I happened to find the resolution in SOL7448: Restricting access to the Configuration utility by source IP address. The SOL refers to bigpipe commands, which is what I used initially:
 
bigpipe httpd allow all add
bigpipe save
 
Since then, I’ve developed the corresponding TMSH commands, which is F5’s long-term direction toward managing the system:
 
tmsh modify sys httpd allow replace-all-with {all}
tmsh save / sys config
 
 
Problem #2 – Incompatible Profile
I encountered the second issue after the upgraded configuration was loaded for the first time:
 
[root@bigip2:INOPERATIVE] config # BIGpipe unknown operation error: 01070752:3: Virtual server vs_0_0_0_0_22 (forwarding type) has an incompatible profile.
 
By reviewing the /config/bigip.conf file, I found that my forwarding virtual servers had a TCP profile applied:
 
virtual vs_0_0_0_0_22 {
 destination any:22
 ip forward
 ip protocol tcp
 translate service disable
 profile custom_tcp
}
 
Apparently v9 did not care about this, but v10 would not load until I manually removed these TCP profile references from all of my forwarding virtual servers.
 
 
Problem #3 – BIGpipe parsing error
Then I encountered a second problem while attempting to load the configuration for the first time:
 
BIGpipe parsing error (/config/bigip.conf Line 6870): 012e0022:3: The requested value (x.x.x.x:3d-nfsd {) is invalid (show | <pool member list> | none) [add | delete]) for 'members' in 'pool'
 
While examining this error, I noticed that the port number was translated into a service name – “3d-nfsd”. Fortunately during my initial v10 research, I came across SOL11293 - The default /etc/services file in BIG-IP version 10.1.0 contains service names that may cause a configuration load failure. While I had added a step in my upgrade process to prevent the LTM from service translation, it was not scheduled until after the configuration had been successfully loaded on the new hardware. Instead I had to move this step up in the overall process flow:
 
bigpipe cli service number
b save
 
The corresponding TMSH commands are:
 
tmsh modify cli global-settings service number
tmsh save / sys config
 
 
Problem #4 – Command is not valid in current event context
This was the final error we encountered when trying to load the upgraded configuration for the first time:
 
BIGpipe rule creation error: 01070151:3: Rule [www.mycompany.com] error: line 28: [command is not valid in current event context (HTTP_RESPONSE)] [HTTP::host]
 
While reviewing the iRule it was obvious that we had a statement which didn’t make any sense, since there is no Host header in an HTTP response.

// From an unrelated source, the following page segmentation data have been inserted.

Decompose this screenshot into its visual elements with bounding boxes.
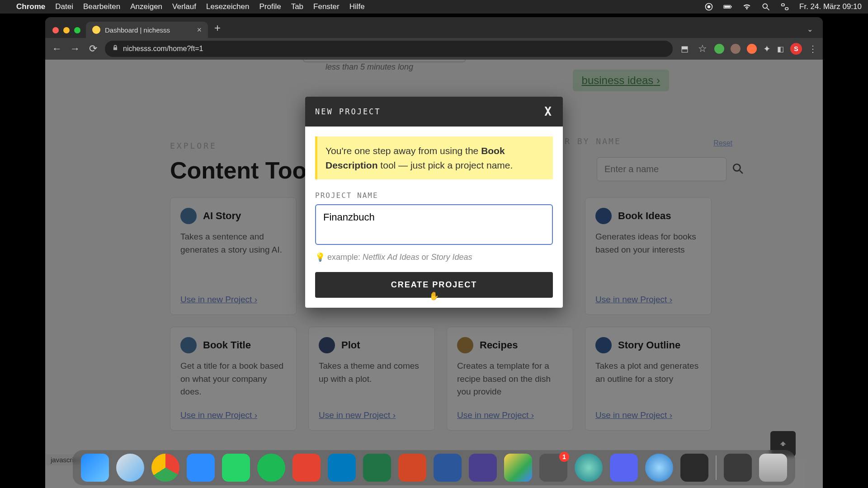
example-text: Netflix Ad Ideas	[363, 253, 419, 262]
chrome-window: Dashboard | nichesss × + ⌄ ← → ⟳ nichess…	[45, 17, 823, 488]
side-panel-icon[interactable]: ◧	[777, 45, 784, 53]
dock-separator	[716, 455, 717, 480]
svg-rect-7	[782, 4, 785, 6]
svg-point-1	[708, 5, 711, 9]
dock-app-word[interactable]	[434, 454, 462, 482]
menu-verlauf[interactable]: Verlauf	[172, 2, 196, 11]
extension-icon[interactable]	[731, 44, 741, 54]
svg-point-5	[763, 4, 767, 8]
svg-rect-4	[731, 6, 731, 8]
macos-dock: 1	[73, 450, 795, 485]
dock-app-finder[interactable]	[81, 454, 109, 482]
wifi-icon[interactable]	[742, 2, 751, 11]
dock-app-whatsapp[interactable]	[222, 454, 250, 482]
dock-app-drive[interactable]	[504, 454, 532, 482]
svg-line-6	[767, 8, 769, 10]
new-project-modal: NEW PROJECT X You're one step away from …	[305, 97, 563, 308]
dock-app-imovie[interactable]	[469, 454, 497, 482]
tab-close-icon[interactable]: ×	[197, 25, 202, 35]
menu-bearbeiten[interactable]: Bearbeiten	[83, 2, 120, 11]
install-app-icon[interactable]: ⬒	[678, 44, 691, 54]
dock-app-trello[interactable]	[328, 454, 356, 482]
tab-dropdown-icon[interactable]: ⌄	[802, 25, 818, 38]
bookmark-star-icon[interactable]: ☆	[696, 43, 709, 55]
new-tab-button[interactable]: +	[208, 22, 227, 38]
example-hint: 💡 example: Netflix Ad Ideas or Story Ide…	[315, 252, 553, 262]
menu-tab[interactable]: Tab	[291, 2, 303, 11]
dock-app-chrome[interactable]	[151, 454, 179, 482]
control-center-icon[interactable]	[780, 2, 789, 11]
dock-app-zoom[interactable]	[187, 454, 215, 482]
reload-button[interactable]: ⟳	[87, 43, 99, 55]
window-close-button[interactable]	[52, 27, 59, 33]
dock-app-safari[interactable]	[116, 454, 144, 482]
extension-icon[interactable]	[714, 44, 724, 54]
tab-favicon	[92, 26, 100, 34]
example-text: Story Ideas	[431, 253, 472, 262]
project-name-input[interactable]	[315, 204, 553, 245]
modal-close-button[interactable]: X	[544, 105, 553, 118]
modal-title: NEW PROJECT	[315, 107, 381, 116]
window-zoom-button[interactable]	[74, 27, 80, 33]
menu-lesezeichen[interactable]: Lesezeichen	[206, 2, 249, 11]
notice-text: tool — just pick a project name.	[378, 160, 513, 170]
extension-icon[interactable]	[747, 44, 757, 54]
profile-avatar[interactable]: S	[790, 43, 802, 55]
modal-notice: You're one step away from using the Book…	[315, 136, 553, 179]
screenrecord-icon[interactable]	[704, 2, 713, 11]
chrome-tabstrip: Dashboard | nichesss × + ⌄	[45, 17, 823, 38]
menu-fenster[interactable]: Fenster	[313, 2, 340, 11]
svg-rect-3	[724, 6, 730, 8]
url-text: nichesss.com/home?ft=1	[123, 45, 203, 53]
example-text: 💡 example:	[315, 253, 363, 262]
dock-app-excel[interactable]	[363, 454, 391, 482]
notice-text: You're one step away from using the	[326, 145, 481, 156]
battery-icon[interactable]	[723, 2, 732, 11]
dock-downloads[interactable]	[724, 454, 752, 482]
browser-tab[interactable]: Dashboard | nichesss ×	[86, 22, 208, 38]
page-viewport: less than 5 minutes long business ideas …	[45, 60, 823, 488]
dock-badge: 1	[559, 452, 569, 462]
dock-app-spotify[interactable]	[257, 454, 285, 482]
svg-rect-8	[785, 8, 788, 10]
dock-app-settings[interactable]: 1	[539, 454, 567, 482]
dock-app-powerpoint[interactable]	[398, 454, 426, 482]
chrome-toolbar: ← → ⟳ nichesss.com/home?ft=1 ⬒ ☆ ✦ ◧ S ⋮	[45, 38, 823, 60]
extensions-row: ✦ ◧ S ⋮	[714, 43, 817, 55]
example-text: or	[419, 253, 431, 262]
dock-app-discord[interactable]	[610, 454, 638, 482]
chrome-menu-icon[interactable]: ⋮	[808, 43, 817, 54]
menu-hilfe[interactable]: Hilfe	[349, 2, 365, 11]
tab-title: Dashboard | nichesss	[105, 26, 170, 34]
dock-app-siri[interactable]	[575, 454, 603, 482]
macos-menubar: Chrome Datei Bearbeiten Anzeigen Verlauf…	[0, 0, 868, 14]
menubar-clock[interactable]: Fr. 24. März 09:10	[799, 2, 862, 11]
extensions-menu-icon[interactable]: ✦	[763, 43, 771, 54]
dock-app-audio[interactable]	[680, 454, 708, 482]
menu-anzeigen[interactable]: Anzeigen	[130, 2, 162, 11]
menubar-app-name[interactable]: Chrome	[16, 2, 45, 11]
dock-app-browser2[interactable]	[645, 454, 673, 482]
forward-button[interactable]: →	[69, 43, 81, 55]
address-bar[interactable]: nichesss.com/home?ft=1	[105, 41, 673, 57]
dock-trash[interactable]	[759, 454, 787, 482]
dock-app-todoist[interactable]	[292, 454, 321, 482]
lock-icon	[112, 45, 118, 53]
project-name-label: PROJECT NAME	[315, 191, 553, 200]
back-button[interactable]: ←	[51, 43, 63, 55]
menu-datei[interactable]: Datei	[55, 2, 73, 11]
spotlight-icon[interactable]	[761, 2, 770, 11]
create-project-button[interactable]: CREATE PROJECT	[315, 272, 553, 298]
window-minimize-button[interactable]	[63, 27, 70, 33]
menu-profile[interactable]: Profile	[259, 2, 281, 11]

Apparently it didn’t bother v9, but v10 didn’t like it:
 
when HTTP_RESPONSE {
 switch -glob [string tolower [HTTP::host]] {
    <do some stuff>
 }
}
 
We simply removed that event from the iRule.
 
 
Problem #5: Failed Log Rotation
After I finished my first migration, I found myself in a situation where none of the logs in the /var/log directory were not being rotated. The /var/log/secure log file held the best clue about the underlying issue:
 
warning crond[7634]: Deprecated pam_stack module called from service "crond"
 
I had to open a case with F5, who found that the PAM crond configuration file (/config/bigip/auth/pam.d/crond) had been pulled from the old unit:
 
#
# The PAM configuration file for the cron daemon
#
#
auth    sufficient      pam_rootok.so
auth    required        pam_stack.so service=system-auth
auth    required        pam_env.so
account required        pam_stack.so service=system-auth
session required        pam_limits.so
#session        optional        pam_krb5.so
 
I had to update the file from a clean unit (which I was fortunate enough to have at my disposal):
 
#
# The PAM configuration file for the cron daemon
#
#
auth       sufficient pam_rootok.so
auth       required   pam_env.so
auth       include    system-auth
account    required   pam_access.so
account    sufficient pam_permit.so
account    include    system-auth
session    required   pam_loginuid.so
session    include    system-auth
 
and restart crond:
 
bigstart restart crond
 
or in the v10 world:
 
tmsh restart sys service crond


Problem #6: LTM/GTM SSL Communication Failure

This particular issue is the sole reason that my most recent migration process took 10 hours instead of four. Even if you do have a GTM, you are not likely to encounter it since it was a result of our own configuration. But I thought I’d include it since it isn’t something you’ll see documented by F5. One of the steps in my migration plan was to validate successful LTM/GTM communication with iqdump. When I got to this point in the migration process, I found that iqdump was failing in both directions because of SSL certificate verification despite having installed the new Trusted Server Certificate on the GTM, and Trusted Device Certificates on both the LTM and GTM. After several hours of troubleshooting,  I decided to perform a tcpdump to see if I could gain any insight based on what was happening on the wire. I didn’t notice it at first, but when I looked at the trace again later I noticed the hostname on the certificate that the LTM was presenting was not correct. It was a very small detail that could have easily been missed, but was the key in identifying the root cause.
 
Having dealt with Device Certificates in the past, I knew that the Device Certificate file was /config/httpd/conf/ssl.crt/server.crt. When I looked in that directory on the filesystem, there I found a number of certificates (and subsequently, private keys in /config/httpd/conf/ssl.key) that should not have been there. I also found that these certificates and keys were pulled from the configuration on the old hardware. So I removed the extraneous certificates and keys from these directories and restarted the httpd service (“bigstart restart httpd”, or “tmsh restart sys service crond”). After I did that, the LTM presented the correct Device Certificate and LTM/GTM communication was restored. I'm still not sure to this day how those certificates got there in the first place...


Rate This Article:

COMMENTS

posted @ Tuesday, June 29, 2010 10:20 AM by jpedley   

Great work! Another thing to worry about iRules is datagroup naming. In 9.4.X, I have datagroups such as ::dg_name. This works fine in 9.4 but fails in 10.2. Fix is to add the $. You can also do this pre-migration, but be warned, if your datagroup name has a hyphen in it, it will truncate the variable in 9.4, and since it doesn't match a valid datagroup, it will abort.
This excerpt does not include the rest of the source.